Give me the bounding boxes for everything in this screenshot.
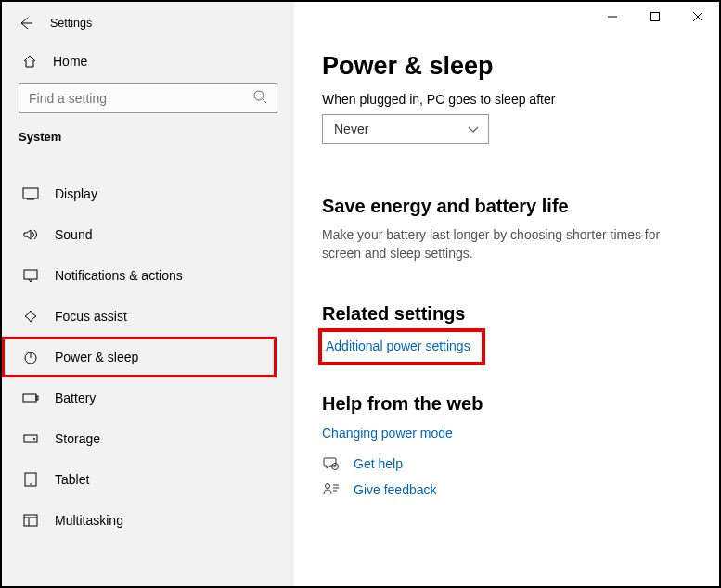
energy-desc: Make your battery last longer by choosin… [322,226,675,262]
highlight-box: Additional power settings [318,328,485,365]
page-title: Power & sleep [322,52,691,81]
battery-icon [22,393,39,403]
get-help-label: Get help [354,456,403,471]
window-controls [591,2,719,32]
sidebar-item-label: Storage [55,431,100,446]
svg-point-7 [33,438,35,440]
sidebar-item-sound[interactable]: Sound [2,214,294,255]
sleep-select[interactable]: Never [322,114,489,144]
svg-rect-2 [24,270,37,279]
display-icon [22,187,39,200]
sidebar-item-label: Battery [55,390,96,405]
sidebar-item-tablet[interactable]: Tablet [2,459,294,500]
titlebar-left: Settings [2,2,294,45]
sidebar-item-label: Sound [55,227,92,242]
feedback-icon [322,482,341,497]
sleep-label: When plugged in, PC goes to sleep after [322,92,691,107]
sidebar: Settings Home System Display [2,2,294,586]
search-input[interactable] [19,91,252,106]
svg-point-0 [254,91,264,100]
get-help-row[interactable]: ? Get help [322,456,691,471]
sidebar-item-multitasking[interactable]: Multitasking [2,500,294,541]
sidebar-item-label: Power & sleep [55,350,138,364]
sidebar-nav-list: Display Sound Notifications & actions Fo… [2,173,294,541]
additional-power-link[interactable]: Additional power settings [326,339,470,353]
sidebar-item-label: Multitasking [55,513,123,528]
changing-power-link[interactable]: Changing power mode [322,426,453,441]
sidebar-item-label: Notifications & actions [55,268,183,283]
back-icon[interactable] [19,16,33,31]
sidebar-item-focus-assist[interactable]: Focus assist [2,296,294,337]
storage-icon [22,434,39,443]
svg-rect-11 [651,13,660,21]
home-icon [22,54,37,69]
minimize-button[interactable] [591,2,634,32]
tablet-icon [22,472,39,487]
sidebar-item-label: Focus assist [55,309,127,324]
give-feedback-label: Give feedback [354,482,437,497]
sidebar-item-battery[interactable]: Battery [2,377,294,418]
svg-point-14 [326,484,330,489]
maximize-button[interactable] [634,2,676,32]
sidebar-section-title: System [2,113,294,151]
sleep-value: Never [334,121,368,136]
energy-heading: Save energy and battery life [322,196,691,217]
sidebar-item-label: Display [55,186,97,201]
power-icon [22,350,39,364]
sound-icon [22,228,39,241]
multitasking-icon [22,514,39,527]
related-heading: Related settings [322,303,691,325]
help-heading: Help from the web [322,393,691,415]
svg-rect-1 [23,188,38,198]
svg-point-9 [30,483,32,485]
settings-window: Settings Home System Display [2,2,719,586]
content-panel: Power & sleep When plugged in, PC goes t… [294,2,719,586]
sidebar-item-storage[interactable]: Storage [2,418,294,459]
focus-assist-icon [22,309,39,324]
sidebar-item-power-sleep[interactable]: Power & sleep [2,337,277,377]
svg-rect-4 [23,394,36,402]
give-feedback-row[interactable]: Give feedback [322,482,691,497]
sidebar-item-display[interactable]: Display [2,173,294,214]
svg-rect-5 [36,396,38,400]
notifications-icon [22,269,39,282]
content-inner: Power & sleep When plugged in, PC goes t… [294,2,719,497]
sidebar-item-notifications[interactable]: Notifications & actions [2,255,294,296]
svg-text:?: ? [334,464,337,469]
search-wrap [2,78,294,113]
close-button[interactable] [676,2,719,32]
sidebar-item-label: Tablet [55,472,89,487]
svg-rect-10 [24,515,37,526]
home-label: Home [53,54,87,69]
window-title: Settings [50,17,92,30]
help-icon: ? [322,456,341,471]
chevron-down-icon [468,121,479,136]
search-icon [252,89,277,108]
sidebar-item-home[interactable]: Home [2,45,294,78]
search-box[interactable] [19,83,277,113]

▶ [ASSIGNMENT] Pictures are to be dropped, and every record is to be copied exactly.

▶ [RESULT OF THE EXERCISE]
Give me the bounding boxes for everything in this screenshot.
energy-desc: Make your battery last longer by choosin… [322,226,675,262]
highlight-box: Additional power settings [318,328,485,365]
page-title: Power & sleep [322,52,691,81]
battery-icon [22,393,39,403]
get-help-label: Get help [354,456,403,471]
window-controls [591,2,719,32]
sidebar-item-label: Storage [55,431,100,446]
svg-point-7 [33,438,35,440]
sidebar-item-sound[interactable]: Sound [2,214,294,255]
sleep-select[interactable]: Never [322,114,489,144]
svg-rect-2 [24,270,37,279]
display-icon [22,187,39,200]
sidebar-item-label: Battery [55,390,96,405]
sidebar-item-tablet[interactable]: Tablet [2,459,294,500]
titlebar-left: Settings [2,2,294,45]
sidebar-item-label: Sound [55,227,92,242]
feedback-icon [322,482,341,497]
sleep-label: When plugged in, PC goes to sleep after [322,92,691,107]
sidebar: Settings Home System Display [2,2,294,586]
search-input[interactable] [19,91,252,106]
svg-point-0 [254,91,264,100]
get-help-row[interactable]: ? Get help [322,456,691,471]
sidebar-item-multitasking[interactable]: Multitasking [2,500,294,541]
sidebar-item-label: Power & sleep [55,350,138,364]
sidebar-nav-list: Display Sound Notifications & actions Fo… [2,173,294,541]
additional-power-link[interactable]: Additional power settings [326,339,470,353]
sidebar-item-label: Multitasking [55,513,123,528]
changing-power-link[interactable]: Changing power mode [322,426,453,441]
sidebar-item-label: Notifications & actions [55,268,183,283]
back-icon[interactable] [19,16,33,31]
sidebar-item-focus-assist[interactable]: Focus assist [2,296,294,337]
storage-icon [22,434,39,443]
svg-rect-11 [651,13,660,21]
home-icon [22,54,37,69]
minimize-button[interactable] [591,2,634,32]
tablet-icon [22,472,39,487]
sidebar-item-label: Focus assist [55,309,127,324]
give-feedback-label: Give feedback [354,482,437,497]
sidebar-item-battery[interactable]: Battery [2,377,294,418]
svg-point-14 [326,484,330,489]
maximize-button[interactable] [634,2,676,32]
sidebar-section-title: System [2,113,294,151]
sleep-value: Never [334,121,368,136]
energy-heading: Save energy and battery life [322,196,691,217]
sidebar-item-label: Display [55,186,97,201]
power-icon [22,350,39,364]
sound-icon [22,228,39,241]
multitasking-icon [22,514,39,527]
related-heading: Related settings [322,303,691,325]
help-heading: Help from the web [322,393,691,415]
svg-rect-1 [23,188,38,198]
svg-point-9 [30,483,32,485]
settings-window: Settings Home System Display [2,2,719,586]
content-panel: Power & sleep When plugged in, PC goes t… [294,2,719,586]
sidebar-item-storage[interactable]: Storage [2,418,294,459]
focus-assist-icon [22,309,39,324]
sidebar-item-power-sleep[interactable]: Power & sleep [2,337,277,377]
svg-rect-4 [23,394,36,402]
give-feedback-row[interactable]: Give feedback [322,482,691,497]
sidebar-item-display[interactable]: Display [2,173,294,214]
svg-rect-5 [36,396,38,400]
notifications-icon [22,269,39,282]
content-inner: Power & sleep When plugged in, PC goes t… [294,2,719,497]
sidebar-item-notifications[interactable]: Notifications & actions [2,255,294,296]
svg-text:?: ? [334,464,337,469]
search-wrap [2,78,294,113]
close-button[interactable] [676,2,719,32]
sidebar-item-label: Tablet [55,472,89,487]
svg-rect-10 [24,515,37,526]
home-label: Home [53,54,87,69]
window-title: Settings [50,17,92,30]
help-icon: ? [322,456,341,471]
chevron-down-icon [468,121,479,136]
search-icon [252,89,277,108]
sidebar-item-home[interactable]: Home [2,45,294,78]
search-box[interactable] [19,83,277,113]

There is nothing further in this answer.